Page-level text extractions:
=== Section Start ===

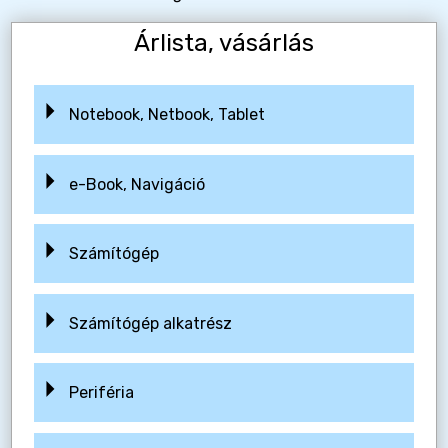
Árlista, vásárlás
Notebook, Netbook, Tablet
e-Book, Navigáció
Számítógép
Számítógép alkatrész
Periféria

=== Section End ===

Exercise details. Return the preceding entries exactly, each word as given, but leave out any picture.

Exercise solution.
Árlista, vásárlás
Notebook, Netbook, Tablet
e-Book, Navigáció
Számítógép
Számítógép alkatrész
Periféria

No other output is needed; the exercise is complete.